━━━ DATA ━━━
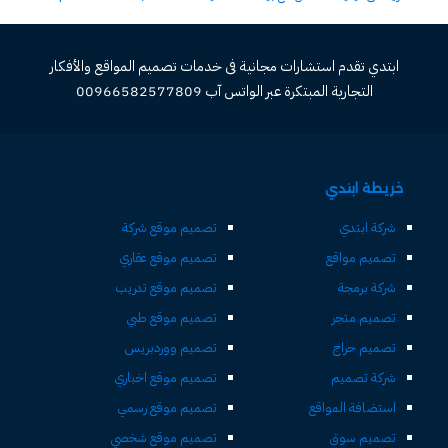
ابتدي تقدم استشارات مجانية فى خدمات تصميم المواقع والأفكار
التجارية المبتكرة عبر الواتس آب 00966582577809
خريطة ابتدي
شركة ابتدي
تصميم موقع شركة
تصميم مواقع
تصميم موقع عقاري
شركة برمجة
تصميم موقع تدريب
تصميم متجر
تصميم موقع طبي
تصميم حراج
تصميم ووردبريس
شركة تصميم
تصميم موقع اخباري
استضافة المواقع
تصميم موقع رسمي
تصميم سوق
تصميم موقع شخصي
━━━
━━━ DATA ━━━
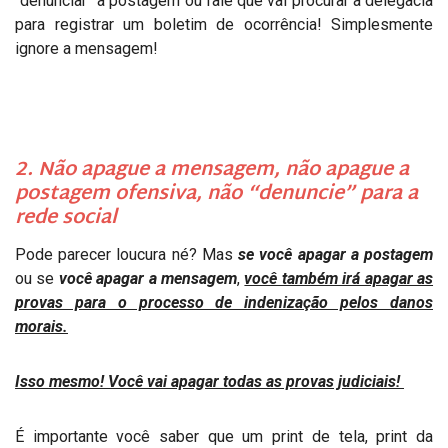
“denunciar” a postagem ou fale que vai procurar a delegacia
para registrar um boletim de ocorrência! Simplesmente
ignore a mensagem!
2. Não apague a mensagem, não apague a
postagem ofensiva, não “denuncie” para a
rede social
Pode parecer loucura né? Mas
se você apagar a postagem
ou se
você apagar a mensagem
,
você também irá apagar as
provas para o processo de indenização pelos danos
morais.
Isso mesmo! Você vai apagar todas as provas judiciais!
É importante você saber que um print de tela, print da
━━━
== PROBLEM ==
Looking at the entries above, can you reproduce exactly the lines from the one that holds "استضافة المواقع" through the one that holds "تصميم موقع شخصي", and only those?

== TASK RESPONSE ==
استضافة المواقع
تصميم موقع رسمي
تصميم سوق
تصميم موقع شخصي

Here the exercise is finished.